## Records supplied:
.....

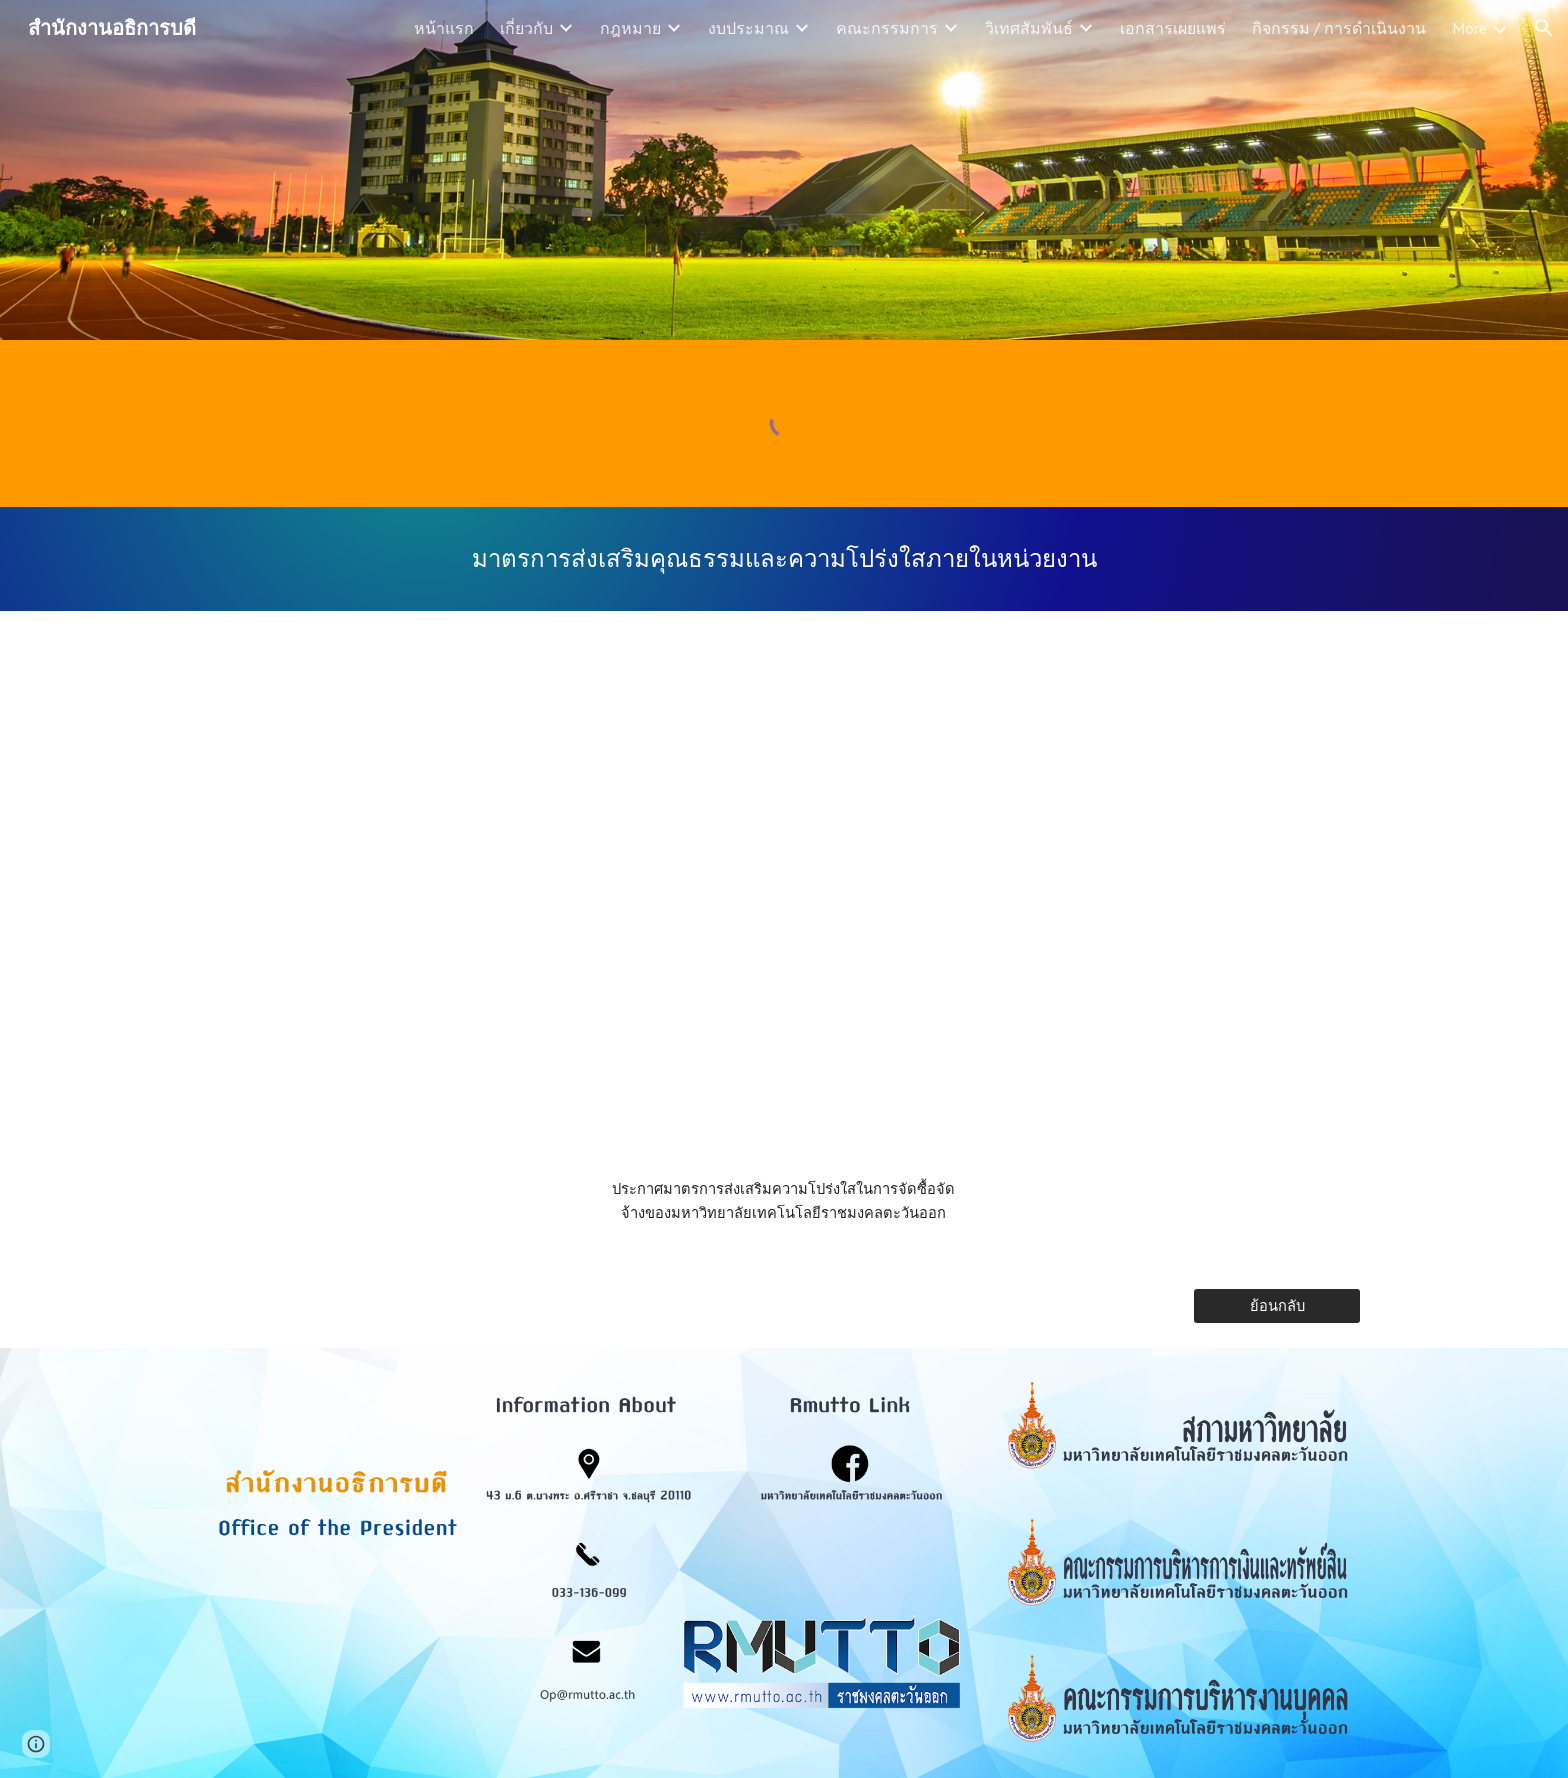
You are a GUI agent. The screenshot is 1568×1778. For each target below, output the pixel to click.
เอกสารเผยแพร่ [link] (1173, 28)
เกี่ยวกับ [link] (526, 28)
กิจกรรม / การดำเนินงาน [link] (1339, 28)
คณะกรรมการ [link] (887, 28)
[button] (1544, 28)
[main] (784, 559)
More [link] (1469, 28)
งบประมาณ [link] (748, 28)
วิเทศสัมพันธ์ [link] (1029, 28)
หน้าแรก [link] (444, 28)
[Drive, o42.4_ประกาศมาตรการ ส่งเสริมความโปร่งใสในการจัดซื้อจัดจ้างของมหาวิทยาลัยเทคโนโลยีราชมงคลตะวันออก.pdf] (783, 899)
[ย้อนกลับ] (1277, 1306)
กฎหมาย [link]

.....

## About this task:
Output an exact copy of the lines from the one holding "กิจกรรม / การดำเนินงาน [link] (1339, 28)" to the last line of the data, inclusive, and nothing beyond that range.

## Your response:
กิจกรรม / การดำเนินงาน [link] (1339, 28)
คณะกรรมการ [link] (887, 28)
[button] (1544, 28)
[main] (784, 559)
More [link] (1469, 28)
งบประมาณ [link] (748, 28)
วิเทศสัมพันธ์ [link] (1029, 28)
หน้าแรก [link] (444, 28)
[Drive, o42.4_ประกาศมาตรการ ส่งเสริมความโปร่งใสในการจัดซื้อจัดจ้างของมหาวิทยาลัยเทคโนโลยีราชมงคลตะวันออก.pdf] (783, 899)
[ย้อนกลับ] (1277, 1306)
กฎหมาย [link]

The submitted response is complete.